## Your task:
Tally up the lines below that include the word "Negras". Answer with the number alone.

## The input:

- - -

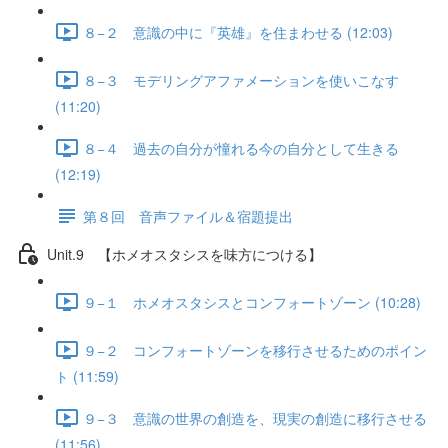
８−２ 意識の中に『英雄』を住まわせる (12:03)
８−３ モデリングアファメーションを使いこなす
(11:20)
８−４ 過去の自分が憧れる今の自分として生きる
(12:19)
第８回 音声ファイル＆宿題提出
Unit.9 【ホメオスタシスを味方につける】
９−１ ホメオスタシスとコンフォートゾーン (10:28)
９−２ コンフォートゾーンを移行させるためのポイン
ト (11:59)
９−３ 意識の世界の創造を、現実の創造に移行させる
(11:56)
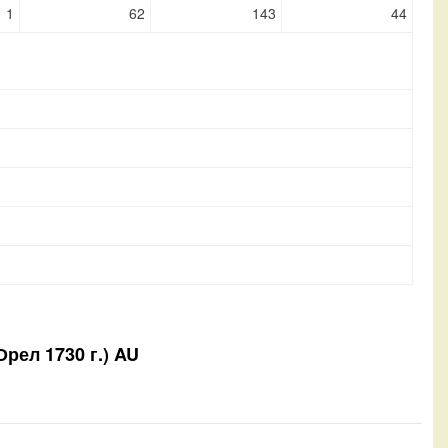
1
62
143
44
Орел 1730 г.) AU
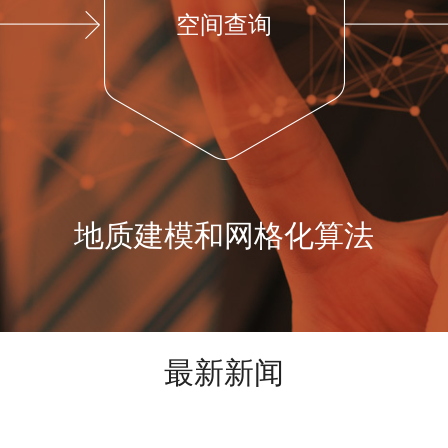
空间查询
地质建模和网格化算法
最新新闻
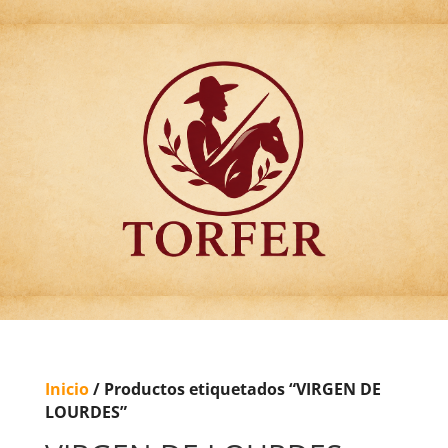
Articulos para
Regalo Torfer.
Inicio
/ Productos etiquetados “VIRGEN DE
LOURDES”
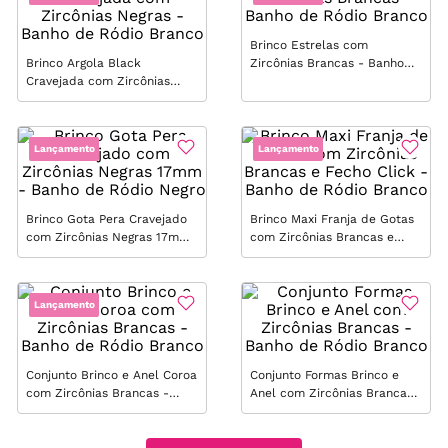
Brinco Estrelas com
Brinco Argola Black
Zircônias Brancas - Banho
Cravejada com Zircônias
de Ródio Branco
Negras - Banho de Ródio
Branco
Lançamento
Lançamento
Brinco Gota Pera Cravejado
Brinco Maxi Franja de Gotas
com Zircônias Negras 17mm
com Zircônias Brancas e
- Banho de Ródio Negro
Fecho Click - Banho de
Ródio Branco
Lançamento
Conjunto Brinco e Anel Coroa
Conjunto Formas Brinco e
com Zircônias Brancas -
Anel com Zircônias Brancas
Banho de Ródio Branco
- Banho de Ródio Branco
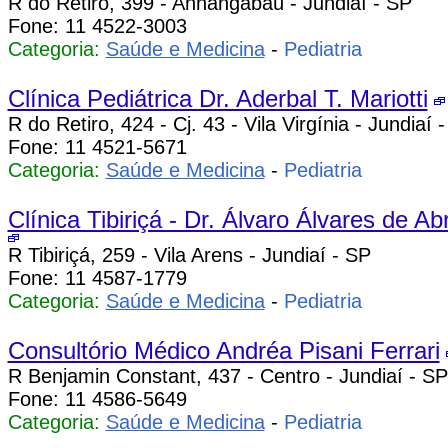
R do Retiro, 399 - Anhangabaú - Jundiaí - SP
Fone: 11 4522-3003
Categoria:
Saúde e Medicina
-
Pediatria
Clínica Pediátrica Dr. Aderbal T. Mariotti
R do Retiro, 424 - Cj. 43 - Vila Virgínia - Jundiaí 
Fone: 11 4521-5671
Categoria:
Saúde e Medicina
-
Pediatria
Clínica Tibiriçá - Dr. Álvaro Álvares de Ab
R Tibiriçá, 259 - Vila Arens - Jundiaí - SP
Fone: 11 4587-1779
Categoria:
Saúde e Medicina
-
Pediatria
Consultório Médico Andréa Pisani Ferrari
R Benjamin Constant, 437 - Centro - Jundiaí - SP
Fone: 11 4586-5649
Categoria:
Saúde e Medicina
-
Pediatria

- - -

## Task answer:
2